Emily Snow, BYU graduate in art history and cultural studies, received an ORCA grant last year for the research she did in Iceland.
“I chose an art historical topic about which hardly has been written or published, and traveling in Iceland and gathering primary source material validated my project and will allow me to continue pursuing it, hopefully next at a graduate level,” Snow said.
Snow researched the connection between the art of William Morris, a textile designer in the Victorian Era in England, and the culture and landscapes of Iceland, where she traveled extensively.
“Receiving this grant to actually go to Iceland has proven to be absolutely vital in the continuing development of my research,” Snow said.

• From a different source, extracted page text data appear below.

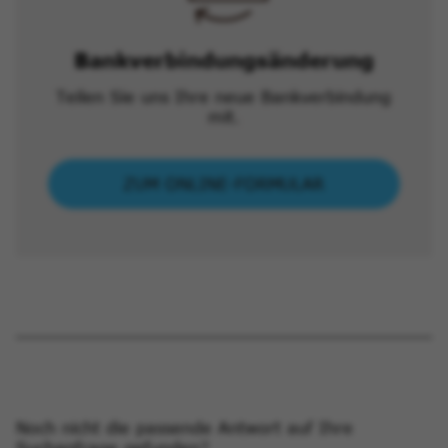
Bankverbindungs­änderung
Teilen Sie uns Ihre neue Bankverbindung
mit.
ZUM ONLINE-FORMULAR
Noch nicht die passende Antwort auf Ihre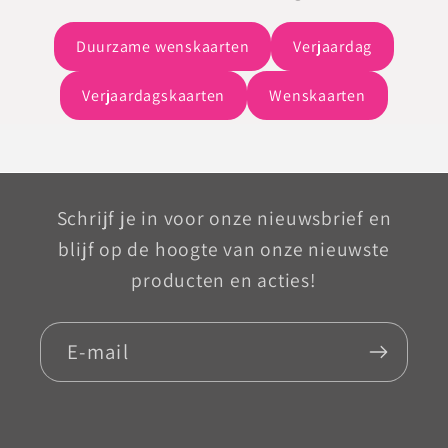
Duurzame wenskaarten
Verjaardag
Verjaardagskaarten
Wenskaarten
Schrijf je in voor onze nieuwsbrief en
blijf op de hoogte van onze nieuwste
producten en acties!
E‑mail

Hundreds of students will have the opportunity like Snow to use the grant money towards their research, which could include a trip somewhere like Iceland.
Sarah Webb is a mentoring secretary for the Office of Research and Creative Activities. She said applicants should be hopeful that they will receive the grant.
“We guarantee at least one-third of applicants receive an ORCA grant,” Webb said.
There would be an estimated 300 winners for this semester according to Webb.
Webb has worked for the ORCA department since July and said she has loved working with students on their ORCA grants.
“I love to see the projects students do to show their imagination and creativity,” Webb said. “I was a student here and didn’t take advantage of the ORCA Grant opportunities.”
Snow expressed her gratitude for the opportunities that ORCA provides.
“The ORCA experience made an enormous difference in the expansion of research for which I received the grant,” Snow said. “The ORCA grant, along with the help of the faculty mentoring process, allowed me to really bring to life and extend the creative potential of my project.”
Representatives from each of the colleges will review the projects submitted and evaluate which projects are interesting enough to deserve a grant to further the research in the next few months.
BYU has several opportunities around campus to exemplify what students are doing now to make a difference. Featured on the ORCA website is information on how to apply and featured ORCA grant winners and their projects.
It is anticipated that students will be notified in February on whether or not they received the ORCA Grant.